Entre os momentos mais memoráveis de sua trajetória, destaca-se a participação na World Series de 1960, onde contribuiu significativamente para a vitória do Pittsburgh Pirates sobre os favoritos New York Yankees. Skinner teve um desempenho ofensivo excepcional naquela temporada, acumulando 86 corridas impulsionadas. Entretanto, o destino lhe reservou um desafio: uma lesão que o afastou do primeiro jogo da série. Apesar disso, ele retornou para o decisivo Jogo 7, onde sua atuação foi crucial para a conquista do título. Skinner voltou a celebrar a vitória na World Series em 1964, agora vestindo a camisa dos St. Louis Cardinals, e mais uma vez em 1979, mas desta vez como treinador de rebatidas dos Pirates na histórica equipe conhecida como “We Are Family”, que superou o Baltimore Orioles.

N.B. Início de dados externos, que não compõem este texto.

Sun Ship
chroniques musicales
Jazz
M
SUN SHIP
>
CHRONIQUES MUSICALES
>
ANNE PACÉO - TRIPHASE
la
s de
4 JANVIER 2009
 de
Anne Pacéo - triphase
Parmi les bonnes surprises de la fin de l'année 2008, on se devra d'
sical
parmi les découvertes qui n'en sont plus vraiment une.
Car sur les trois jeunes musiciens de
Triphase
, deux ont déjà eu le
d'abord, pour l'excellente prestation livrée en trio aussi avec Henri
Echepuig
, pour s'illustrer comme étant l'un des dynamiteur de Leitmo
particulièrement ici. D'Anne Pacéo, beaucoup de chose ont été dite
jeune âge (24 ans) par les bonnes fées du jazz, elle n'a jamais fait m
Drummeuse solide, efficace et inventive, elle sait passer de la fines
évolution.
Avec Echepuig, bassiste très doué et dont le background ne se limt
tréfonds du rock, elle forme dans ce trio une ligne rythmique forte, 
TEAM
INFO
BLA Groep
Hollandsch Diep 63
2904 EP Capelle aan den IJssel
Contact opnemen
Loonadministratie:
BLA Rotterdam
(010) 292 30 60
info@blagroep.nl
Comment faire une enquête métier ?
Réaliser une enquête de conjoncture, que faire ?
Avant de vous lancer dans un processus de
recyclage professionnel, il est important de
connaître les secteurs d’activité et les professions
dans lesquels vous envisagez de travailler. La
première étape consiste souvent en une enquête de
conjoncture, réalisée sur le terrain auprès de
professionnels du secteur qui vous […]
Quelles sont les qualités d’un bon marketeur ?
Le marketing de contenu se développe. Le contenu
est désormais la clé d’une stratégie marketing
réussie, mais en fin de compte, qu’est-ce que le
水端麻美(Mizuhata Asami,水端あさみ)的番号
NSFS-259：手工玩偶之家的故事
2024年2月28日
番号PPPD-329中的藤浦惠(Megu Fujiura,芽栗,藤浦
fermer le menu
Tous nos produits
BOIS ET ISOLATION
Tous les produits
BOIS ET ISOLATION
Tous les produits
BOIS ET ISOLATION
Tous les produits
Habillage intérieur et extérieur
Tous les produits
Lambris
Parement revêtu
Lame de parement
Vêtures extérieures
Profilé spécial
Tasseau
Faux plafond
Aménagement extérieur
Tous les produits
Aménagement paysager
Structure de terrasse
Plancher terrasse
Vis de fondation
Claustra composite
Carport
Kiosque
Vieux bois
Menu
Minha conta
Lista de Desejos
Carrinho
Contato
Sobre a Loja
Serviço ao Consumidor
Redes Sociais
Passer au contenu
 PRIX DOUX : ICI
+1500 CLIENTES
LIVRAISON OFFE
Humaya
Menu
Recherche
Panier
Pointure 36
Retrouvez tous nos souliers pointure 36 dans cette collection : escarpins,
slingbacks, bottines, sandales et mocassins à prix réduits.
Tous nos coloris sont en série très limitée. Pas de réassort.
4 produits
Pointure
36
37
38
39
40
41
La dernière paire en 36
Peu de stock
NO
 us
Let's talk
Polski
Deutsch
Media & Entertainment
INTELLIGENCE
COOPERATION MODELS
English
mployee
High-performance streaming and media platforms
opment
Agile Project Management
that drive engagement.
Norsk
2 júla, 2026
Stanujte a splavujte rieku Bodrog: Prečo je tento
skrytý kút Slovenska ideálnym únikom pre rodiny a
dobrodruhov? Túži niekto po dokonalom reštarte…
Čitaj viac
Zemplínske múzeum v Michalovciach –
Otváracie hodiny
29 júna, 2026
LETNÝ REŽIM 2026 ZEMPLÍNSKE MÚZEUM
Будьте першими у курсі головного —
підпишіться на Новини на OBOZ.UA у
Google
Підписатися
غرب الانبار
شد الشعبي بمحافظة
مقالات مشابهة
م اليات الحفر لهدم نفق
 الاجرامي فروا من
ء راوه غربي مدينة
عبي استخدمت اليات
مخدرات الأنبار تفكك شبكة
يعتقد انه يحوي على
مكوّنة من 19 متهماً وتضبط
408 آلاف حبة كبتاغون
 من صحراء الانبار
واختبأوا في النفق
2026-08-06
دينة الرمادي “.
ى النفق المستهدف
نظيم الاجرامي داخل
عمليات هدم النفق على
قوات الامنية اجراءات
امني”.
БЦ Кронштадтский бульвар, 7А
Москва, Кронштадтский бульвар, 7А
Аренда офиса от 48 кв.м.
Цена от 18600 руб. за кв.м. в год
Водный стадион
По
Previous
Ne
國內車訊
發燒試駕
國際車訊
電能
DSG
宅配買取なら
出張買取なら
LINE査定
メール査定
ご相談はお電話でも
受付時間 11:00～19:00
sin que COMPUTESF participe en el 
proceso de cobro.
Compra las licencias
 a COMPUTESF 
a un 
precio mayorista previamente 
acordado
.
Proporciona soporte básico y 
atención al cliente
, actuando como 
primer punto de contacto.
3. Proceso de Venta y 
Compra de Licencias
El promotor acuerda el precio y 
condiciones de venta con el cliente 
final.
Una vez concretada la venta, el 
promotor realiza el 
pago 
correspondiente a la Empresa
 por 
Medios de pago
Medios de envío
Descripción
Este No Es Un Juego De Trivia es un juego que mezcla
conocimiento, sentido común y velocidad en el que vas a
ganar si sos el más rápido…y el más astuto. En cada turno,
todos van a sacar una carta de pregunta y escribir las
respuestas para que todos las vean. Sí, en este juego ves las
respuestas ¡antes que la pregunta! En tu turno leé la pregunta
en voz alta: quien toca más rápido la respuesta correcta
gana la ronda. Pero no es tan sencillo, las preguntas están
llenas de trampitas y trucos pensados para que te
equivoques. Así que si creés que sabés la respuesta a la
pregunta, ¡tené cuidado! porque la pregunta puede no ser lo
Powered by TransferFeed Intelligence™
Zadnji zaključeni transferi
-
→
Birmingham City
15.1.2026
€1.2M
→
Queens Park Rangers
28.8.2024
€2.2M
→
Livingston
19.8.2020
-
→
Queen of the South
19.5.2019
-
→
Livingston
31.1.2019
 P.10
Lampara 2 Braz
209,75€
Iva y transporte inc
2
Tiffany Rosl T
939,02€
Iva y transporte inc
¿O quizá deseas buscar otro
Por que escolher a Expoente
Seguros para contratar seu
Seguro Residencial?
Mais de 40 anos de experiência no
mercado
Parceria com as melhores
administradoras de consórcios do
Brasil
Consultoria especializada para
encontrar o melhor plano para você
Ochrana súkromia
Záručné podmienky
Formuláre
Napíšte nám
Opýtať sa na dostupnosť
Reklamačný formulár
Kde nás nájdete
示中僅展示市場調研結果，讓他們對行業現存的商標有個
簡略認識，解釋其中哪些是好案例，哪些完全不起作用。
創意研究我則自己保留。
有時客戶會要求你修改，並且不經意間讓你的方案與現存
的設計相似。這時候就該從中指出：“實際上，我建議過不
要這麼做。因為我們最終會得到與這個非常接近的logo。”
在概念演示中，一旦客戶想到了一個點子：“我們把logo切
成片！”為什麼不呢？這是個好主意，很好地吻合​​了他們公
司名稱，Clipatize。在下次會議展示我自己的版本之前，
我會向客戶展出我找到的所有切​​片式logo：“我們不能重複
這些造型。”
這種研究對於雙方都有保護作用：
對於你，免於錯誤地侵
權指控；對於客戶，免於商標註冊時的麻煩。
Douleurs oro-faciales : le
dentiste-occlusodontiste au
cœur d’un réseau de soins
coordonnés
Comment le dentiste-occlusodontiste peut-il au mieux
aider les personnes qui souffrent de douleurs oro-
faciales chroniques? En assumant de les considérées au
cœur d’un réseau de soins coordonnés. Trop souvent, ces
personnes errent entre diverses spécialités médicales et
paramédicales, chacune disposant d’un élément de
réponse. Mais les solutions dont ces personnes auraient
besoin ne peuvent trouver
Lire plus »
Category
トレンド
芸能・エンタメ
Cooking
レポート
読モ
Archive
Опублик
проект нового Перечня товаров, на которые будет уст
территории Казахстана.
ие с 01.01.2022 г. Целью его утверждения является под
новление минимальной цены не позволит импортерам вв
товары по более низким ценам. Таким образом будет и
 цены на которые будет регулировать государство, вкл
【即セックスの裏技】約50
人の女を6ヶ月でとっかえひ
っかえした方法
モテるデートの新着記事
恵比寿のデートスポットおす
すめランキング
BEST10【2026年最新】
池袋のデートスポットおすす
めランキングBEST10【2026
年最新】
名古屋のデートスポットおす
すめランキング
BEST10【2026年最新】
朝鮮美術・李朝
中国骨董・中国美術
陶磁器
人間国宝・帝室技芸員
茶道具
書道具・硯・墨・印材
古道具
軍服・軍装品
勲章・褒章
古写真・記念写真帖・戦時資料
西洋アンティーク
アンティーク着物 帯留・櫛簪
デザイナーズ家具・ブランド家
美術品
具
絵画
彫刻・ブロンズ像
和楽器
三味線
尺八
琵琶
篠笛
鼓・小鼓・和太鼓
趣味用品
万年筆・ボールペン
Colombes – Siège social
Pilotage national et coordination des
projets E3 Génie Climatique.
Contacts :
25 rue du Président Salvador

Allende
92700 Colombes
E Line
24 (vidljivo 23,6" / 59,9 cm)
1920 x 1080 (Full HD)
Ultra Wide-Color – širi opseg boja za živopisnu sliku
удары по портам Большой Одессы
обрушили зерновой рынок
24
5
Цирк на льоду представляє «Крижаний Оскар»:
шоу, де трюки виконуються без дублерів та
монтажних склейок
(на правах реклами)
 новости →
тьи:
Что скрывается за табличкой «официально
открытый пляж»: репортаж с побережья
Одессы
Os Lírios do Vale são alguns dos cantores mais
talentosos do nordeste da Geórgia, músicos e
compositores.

Após aposentar-se como jogador em 1966, Skinner continuou envolvido com o beisebol, assumindo cargos técnicos e de gestão. Ele foi manager do Philadelphia Phillies de 1968 a 1969 e teve uma breve passagem pelo San Diego Padres em 1977. Reconhecido por sua habilidade em desenvolver rebatedores, Skinner deixou sua marca em seis franquias diferentes da MLB.
O impacto de Skinner no esporte foi ressaltado pelo presidente do Pittsburgh Pirates, Bob Nutting, que o descreveu como uma figura fundamental na construção da história do clube. Seu legado é profundamente apreciado, tanto por sua contribuição dentro de campo quanto pela maneira como tocou a vida de muitos. Nascido em 3 de outubro de 1931, em La Jolla, Califórnia, Skinner destacou-se no San Diego Junior College antes de começar sua carreira profissional com os Pirates no início dos anos 1950. Após sua estreia na MLB em 1954, ele também serviu nas Forças Armadas durante a Guerra da Coreia. Skinner deixa sua esposa, Joan, e seus filhos Mark, Craig, Drew e Joel, além de uma numerosa família de oito netos.